Extracted page text data »
|---|

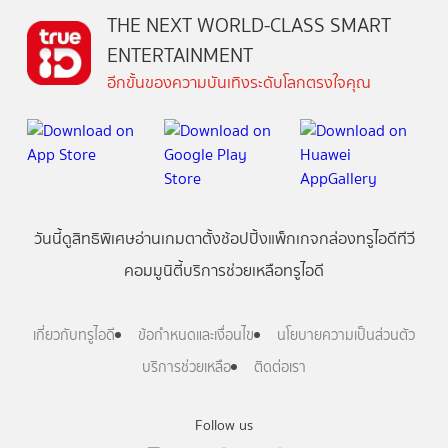
THE NEXT WORLD-CLASS SMART
ENTERTAINMENT
อีกขั้นของความบันเทิงระดับโลกตรงใจคุณ
วันนี้
ดู
สิทธิพิเศษ
อ่าน
เกม
ตาตั้ง
ช้อปปิ้ง
แพ็กเกจ
กล่องทรูไอดีทีวี
คอมมูนิตี้
บริการช่วยเหลือทรูไอดี
เกี่ยวกับทรูไอดี
ข้อกำหนดและเงื่อนไข
นโยบายความเป็นส่วนตัว
บริการช่วยเหลือ
ติดต่อเรา
Follow us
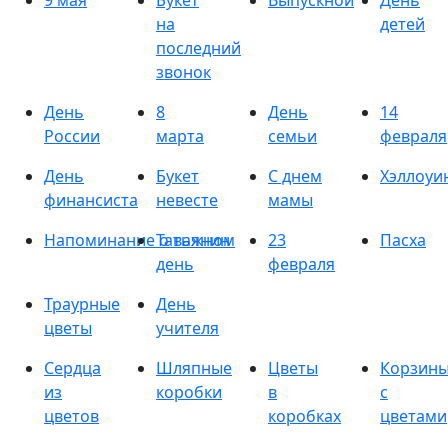
9 мая
Букет
Выпускной
День
на
детей
последний
звонок
День
8
День
14
России
марта
семьи
февраля
День
Букет
С днем
Хэллоуи
финансиста
невесте
мамы
Напоминание о важном
Татьянин
23
Пасха
день
февраля
Траурные
День
цветы
учителя
Сердца
Шляпные
Цветы
Корзин
из
коробки
в
с
цветов
коробках
цветами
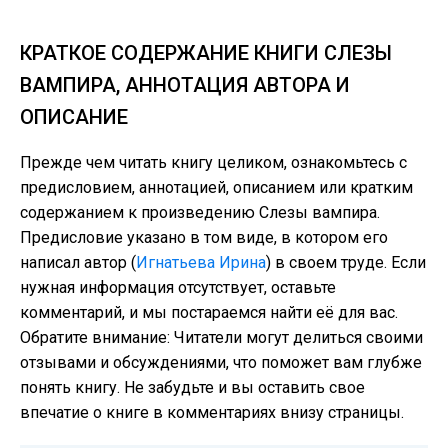
КРАТКОЕ СОДЕРЖАНИЕ КНИГИ СЛЕЗЫ
ВАМПИРА, АННОТАЦИЯ АВТОРА И
ОПИСАНИЕ
Прежде чем читать книгу целиком, ознакомьтесь с
предисловием, аннотацией, описанием или кратким
содержанием к произведению Слезы вампира.
Предисловие указано в том виде, в котором его
написал автор (
Игнатьева Ирина
) в своем труде. Если
нужная информация отсутствует, оставьте
комментарий, и мы постараемся найти её для вас.
Обратите внимание: Читатели могут делиться своими
отзывами и обсуждениями, что поможет вам глубже
понять книгу. Не забудьте и вы оставить свое
впечатие о книге в комментариях внизу страницы.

|---|

Please copy only the lines from the one that contains "บริการช่วยเหลือทรูไอดี" through the last line of the records, exactly, and keep every picture out of the copy.

บริการช่วยเหลือทรูไอดี
เกี่ยวกับทรูไอดี
ข้อกำหนดและเงื่อนไข
นโยบายความเป็นส่วนตัว
บริการช่วยเหลือ
ติดต่อเรา
Follow us
9 мая
Букет
Выпускной
День
на
детей
последний
звонок
День
8
День
14
России
марта
семьи
февраля
День
Букет
С днем
Хэллоуи
финансиста
невесте
мамы
Напоминание о важном
Татьянин
23
Пасха
день
февраля
Траурные
День
цветы
учителя
Сердца
Шляпные
Цветы
Корзин
из
коробки
в
с
цветов
коробках
цветами
КРАТКОЕ СОДЕРЖАНИЕ КНИГИ СЛЕЗЫ
ВАМПИРА, АННОТАЦИЯ АВТОРА И
ОПИСАНИЕ
Прежде чем читать книгу целиком, ознакомьтесь с
предисловием, аннотацией, описанием или кратким
содержанием к произведению Слезы вампира.
Предисловие указано в том виде, в котором его
написал автор (
Игнатьева Ирина
) в своем труде. Если
нужная информация отсутствует, оставьте
комментарий, и мы постараемся найти её для вас.
Обратите внимание: Читатели могут делиться своими
отзывами и обсуждениями, что поможет вам глубже
понять книгу. Не забудьте и вы оставить свое
впечатие о книге в комментариях внизу страницы.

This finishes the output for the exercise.